This document attempts to describe how search is implemented for the FHIR service.
Search functionality consists of three areas:
Because the searchable value can be mapped to any arbitrary property within the resource and the property could be a single value or a list of values, the first step is to extract these searchable values out of the resource. To do that, we use the FHIR Path and the expression defined in the search parameter definition file.
These searchable values are in various types. To make persistence and search easy, they will be converted to types that implement a common ISearchValue interface, which will be described in more detail in Normalized search value type section.
Each search parameter type has its own type that implements the ISearchValue interface and its responsibility is to normalize the value so that it can be stored using different persistence layers and it can be searched efficiently.
CompositeSearchValue simply contains a list of ISearchValue.

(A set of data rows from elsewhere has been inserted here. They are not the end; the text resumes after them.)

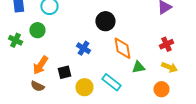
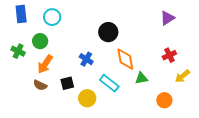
orange arrow: (40, 65) -> (45, 64), moved
yellow arrow: (169, 67) -> (182, 76), moved, turned 119
cyan rectangle: (111, 82) -> (109, 83), moved
brown semicircle: (37, 86) -> (40, 85), moved

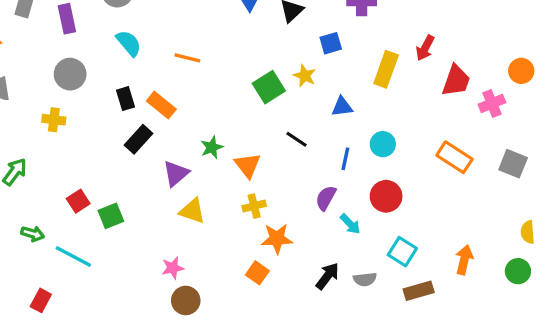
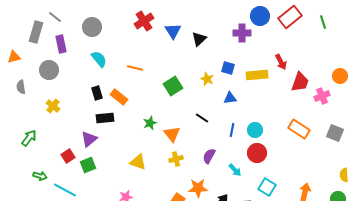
blue square: (331, 43) -> (228, 68), moved, turned 32
red arrow: (425, 48) -> (281, 62), turned -56
yellow rectangle: (386, 69) -> (257, 75), turned 65
gray circle: (70, 74) -> (49, 70), moved
green square: (269, 87) -> (173, 86), moved
yellow cross: (54, 120) -> (53, 106), turned 32
black rectangle: (139, 139) -> (105, 118), turned 42
cyan circle: (383, 144) -> (255, 130), moved
purple triangle: (176, 173) -> (89, 139), moved
purple semicircle: (326, 198) -> (209, 156), moved
orange star: (277, 239) -> (198, 188), moved

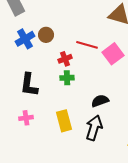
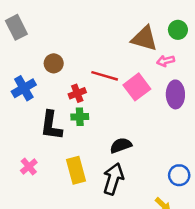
blue cross: (25, 39) -> (24, 88), moved
black L-shape: (29, 85) -> (51, 125), moved
pink cross: (26, 118) -> (29, 167), turned -32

This is because each component of the composite search value could be any search parameter type.
For example, the code-value-concept of the Observation resource is a composite search parameter with the first component being a token search value and the second component being a CodeableConcept, which is a list of token search values. On the other hand, the coordinate of the Sequence resource is a composite search parameter with the first component being a CodeableConcept, which is a list of token search values, and the second and third components being integers.
Because FHIR supports partial dates, all date and time will be normalized into start and end date. Missing portion of the date and time will be populated automatically.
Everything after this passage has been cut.